#### Aim of the task
Please output exactly the lines below, starting at the line that has "достаточной степени в легких." and ending at the line that has "t neērtā situācijā", both included; leave out all pictures and include nothing else.

[Source material]

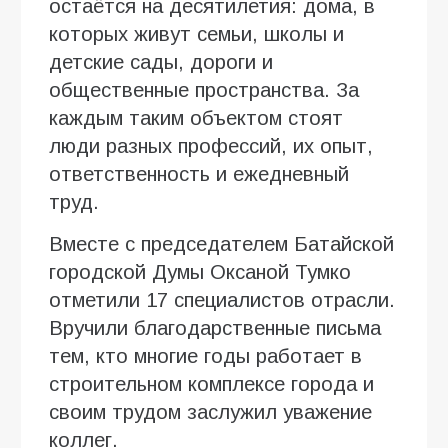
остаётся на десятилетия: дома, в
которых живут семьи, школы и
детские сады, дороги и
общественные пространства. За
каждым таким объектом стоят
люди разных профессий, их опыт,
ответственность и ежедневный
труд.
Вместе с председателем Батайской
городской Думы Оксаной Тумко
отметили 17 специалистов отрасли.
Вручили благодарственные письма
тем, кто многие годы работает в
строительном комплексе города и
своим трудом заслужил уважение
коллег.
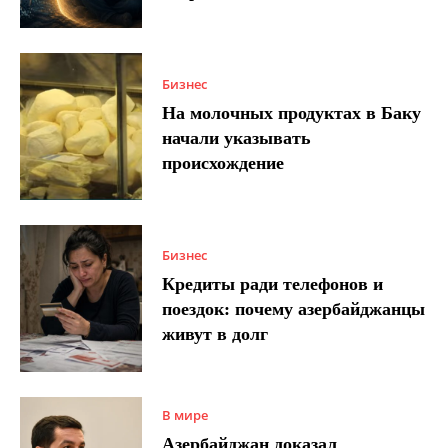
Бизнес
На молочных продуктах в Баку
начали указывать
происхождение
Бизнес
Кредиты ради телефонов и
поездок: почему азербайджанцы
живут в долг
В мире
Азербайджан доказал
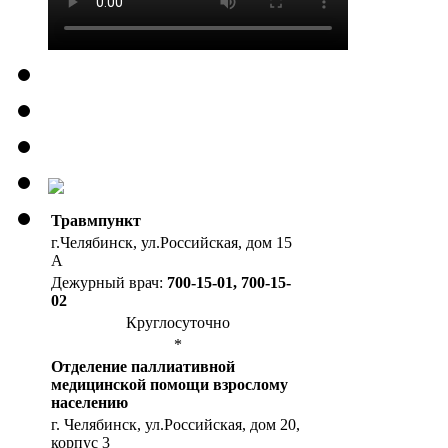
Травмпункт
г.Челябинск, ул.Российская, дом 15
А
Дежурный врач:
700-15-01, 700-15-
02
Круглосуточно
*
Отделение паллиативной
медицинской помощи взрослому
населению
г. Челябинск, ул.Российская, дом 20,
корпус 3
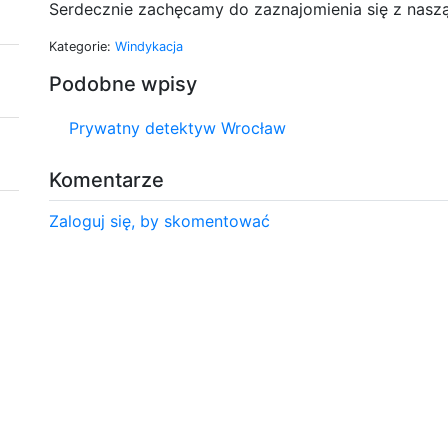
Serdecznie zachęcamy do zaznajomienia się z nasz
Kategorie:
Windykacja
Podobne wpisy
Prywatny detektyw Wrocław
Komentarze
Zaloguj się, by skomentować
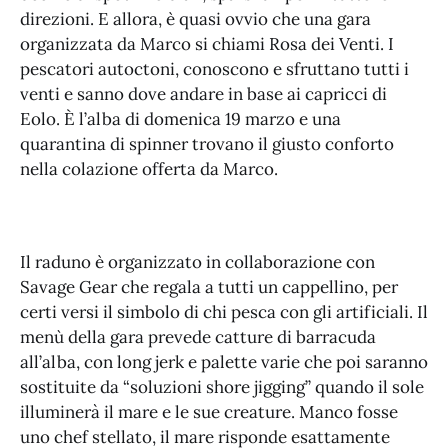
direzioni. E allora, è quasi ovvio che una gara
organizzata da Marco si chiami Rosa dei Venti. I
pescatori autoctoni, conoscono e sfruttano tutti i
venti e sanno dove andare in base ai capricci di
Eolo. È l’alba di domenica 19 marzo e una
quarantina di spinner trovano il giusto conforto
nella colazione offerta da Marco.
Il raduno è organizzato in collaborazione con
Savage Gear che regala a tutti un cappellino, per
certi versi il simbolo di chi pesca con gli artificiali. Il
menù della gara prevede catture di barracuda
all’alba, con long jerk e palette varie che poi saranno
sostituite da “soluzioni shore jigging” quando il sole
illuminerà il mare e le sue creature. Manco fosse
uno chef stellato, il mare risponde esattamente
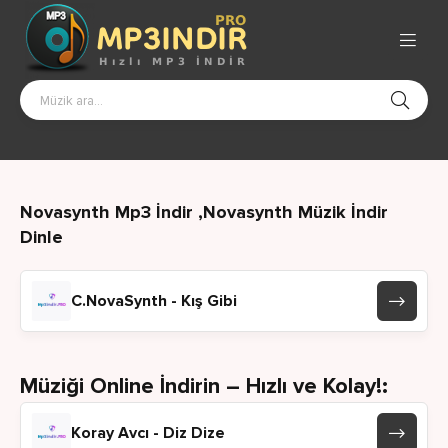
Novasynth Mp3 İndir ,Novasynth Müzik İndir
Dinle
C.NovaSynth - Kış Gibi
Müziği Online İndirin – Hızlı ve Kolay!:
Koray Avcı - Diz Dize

[/Source material]
[Source material]

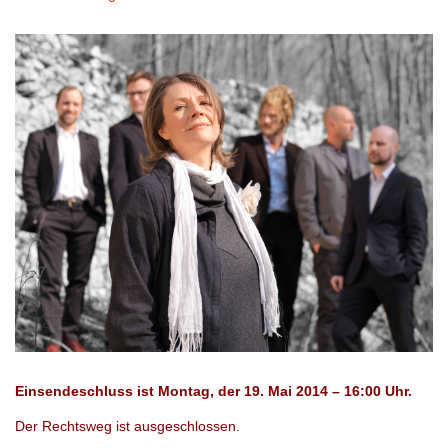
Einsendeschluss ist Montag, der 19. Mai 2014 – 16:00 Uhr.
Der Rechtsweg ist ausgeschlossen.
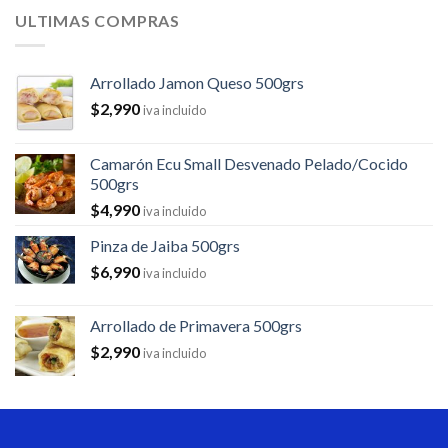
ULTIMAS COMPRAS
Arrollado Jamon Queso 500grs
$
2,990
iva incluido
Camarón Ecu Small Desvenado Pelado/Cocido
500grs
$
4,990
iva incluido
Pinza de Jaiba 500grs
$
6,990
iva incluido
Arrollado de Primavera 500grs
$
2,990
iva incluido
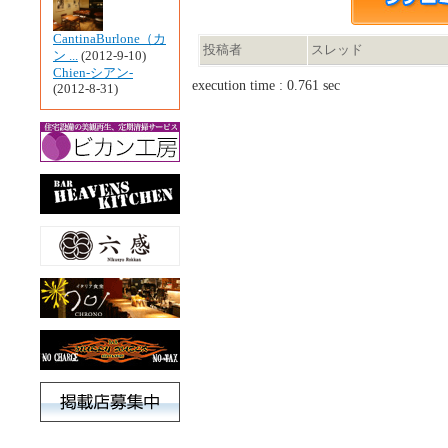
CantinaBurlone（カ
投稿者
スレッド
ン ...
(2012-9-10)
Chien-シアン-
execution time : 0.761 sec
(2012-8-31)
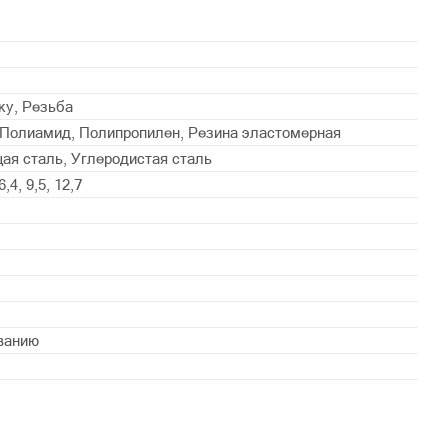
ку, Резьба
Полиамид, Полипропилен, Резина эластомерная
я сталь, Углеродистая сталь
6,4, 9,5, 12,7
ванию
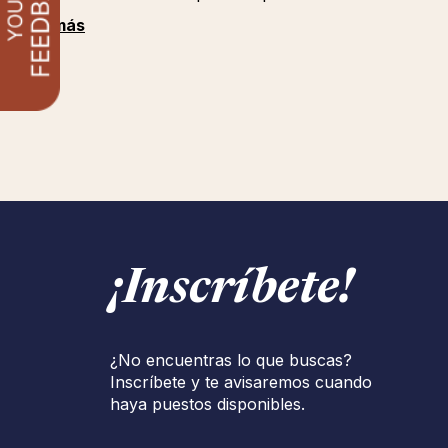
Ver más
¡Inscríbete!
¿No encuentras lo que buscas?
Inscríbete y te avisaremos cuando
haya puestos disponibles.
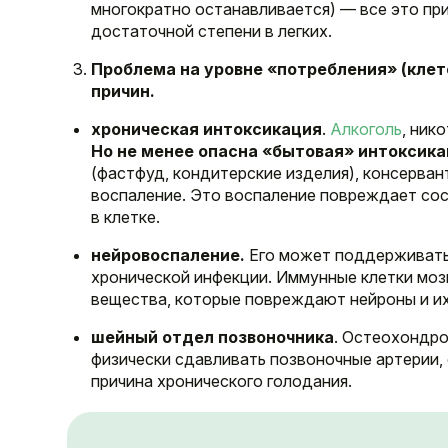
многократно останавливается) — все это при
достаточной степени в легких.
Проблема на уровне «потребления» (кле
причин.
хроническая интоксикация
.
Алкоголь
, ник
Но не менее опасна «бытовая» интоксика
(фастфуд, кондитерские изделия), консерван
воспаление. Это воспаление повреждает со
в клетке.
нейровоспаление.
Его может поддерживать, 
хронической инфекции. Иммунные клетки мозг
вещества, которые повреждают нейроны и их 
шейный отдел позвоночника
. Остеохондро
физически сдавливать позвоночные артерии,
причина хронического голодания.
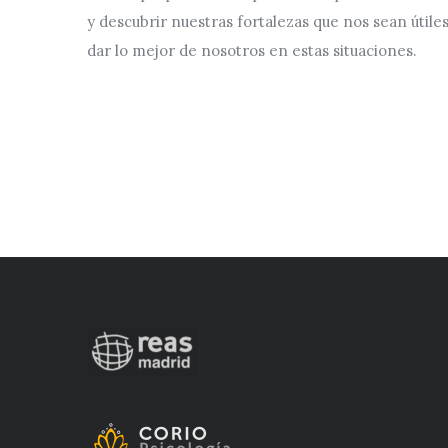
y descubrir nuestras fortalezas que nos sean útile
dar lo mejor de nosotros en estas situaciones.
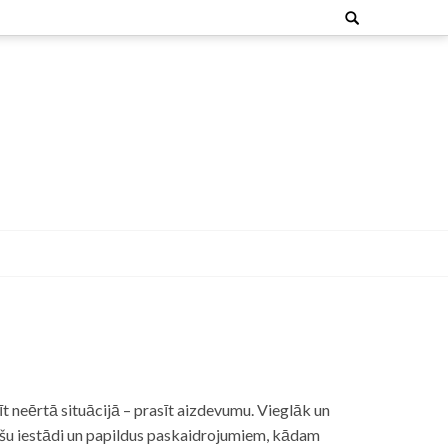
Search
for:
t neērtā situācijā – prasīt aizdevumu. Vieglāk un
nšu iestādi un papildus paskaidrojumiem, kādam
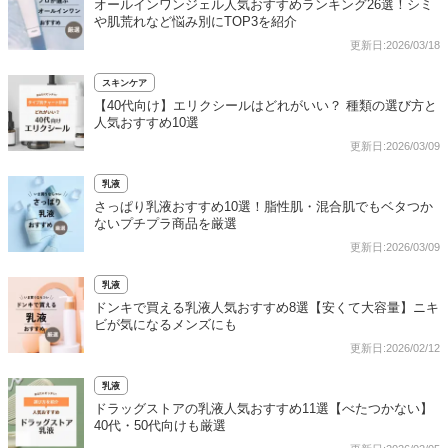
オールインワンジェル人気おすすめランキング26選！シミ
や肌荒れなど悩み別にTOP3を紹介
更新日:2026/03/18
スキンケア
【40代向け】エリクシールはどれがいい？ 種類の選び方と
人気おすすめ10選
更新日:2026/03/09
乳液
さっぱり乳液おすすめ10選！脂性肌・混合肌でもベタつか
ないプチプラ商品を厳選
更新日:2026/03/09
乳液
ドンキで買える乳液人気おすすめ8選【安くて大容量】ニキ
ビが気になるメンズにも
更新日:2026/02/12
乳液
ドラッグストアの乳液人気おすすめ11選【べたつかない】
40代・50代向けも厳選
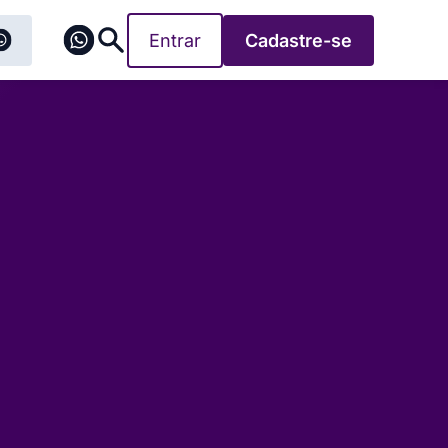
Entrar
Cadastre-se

[/Source material]
[Source material]

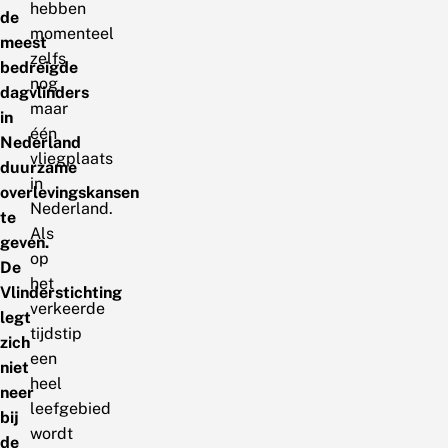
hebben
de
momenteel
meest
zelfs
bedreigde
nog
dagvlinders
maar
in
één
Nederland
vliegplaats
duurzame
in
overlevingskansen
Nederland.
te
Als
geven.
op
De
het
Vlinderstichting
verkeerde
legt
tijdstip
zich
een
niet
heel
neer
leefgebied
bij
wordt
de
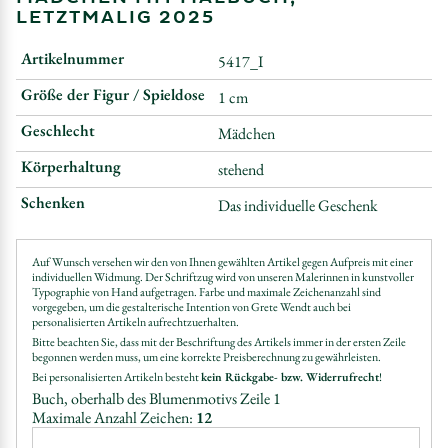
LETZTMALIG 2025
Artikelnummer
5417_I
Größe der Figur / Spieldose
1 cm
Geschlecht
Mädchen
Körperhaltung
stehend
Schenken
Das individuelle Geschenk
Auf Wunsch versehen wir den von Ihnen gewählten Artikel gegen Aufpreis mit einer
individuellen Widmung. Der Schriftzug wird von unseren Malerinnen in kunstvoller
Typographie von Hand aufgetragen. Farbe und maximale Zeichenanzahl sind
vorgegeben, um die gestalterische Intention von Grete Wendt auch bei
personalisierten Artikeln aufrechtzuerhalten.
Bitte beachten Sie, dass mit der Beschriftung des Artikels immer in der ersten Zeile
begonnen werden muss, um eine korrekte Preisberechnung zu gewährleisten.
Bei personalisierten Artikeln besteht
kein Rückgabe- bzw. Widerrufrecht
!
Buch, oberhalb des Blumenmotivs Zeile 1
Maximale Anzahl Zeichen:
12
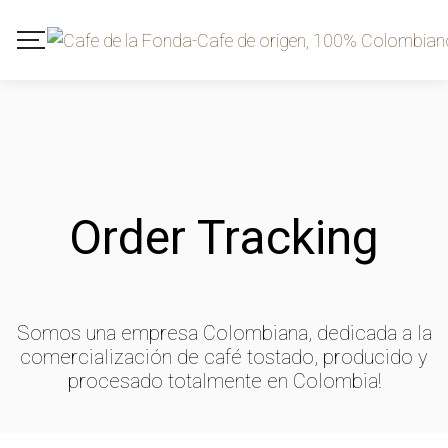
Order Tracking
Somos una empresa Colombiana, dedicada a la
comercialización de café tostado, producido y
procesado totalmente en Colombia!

[/Source material]

#### Response area
достаточной степени в легких.
Проблема на уровне «потребления» (кле
причин.
хроническая интоксикация
.
Алкоголь
, ник
Но не менее опасна «бытовая» интоксика
(фастфуд, кондитерские изделия), консерван
воспаление. Это воспаление повреждает со
в клетке.
нейровоспаление.
Его может поддерживать, 
хронической инфекции. Иммунные клетки мозг
вещества, которые повреждают нейроны и их 
шейный отдел позвоночника
. Остеохондро
физически сдавливать позвоночные артерии,
причина хронического голодания.
y descubrir nuestras fortalezas que nos sean útile
dar lo mejor de nosotros en estas situaciones.
Search
for:
t neērtā situācijā – prasīt aizdevumu. Vieglāk un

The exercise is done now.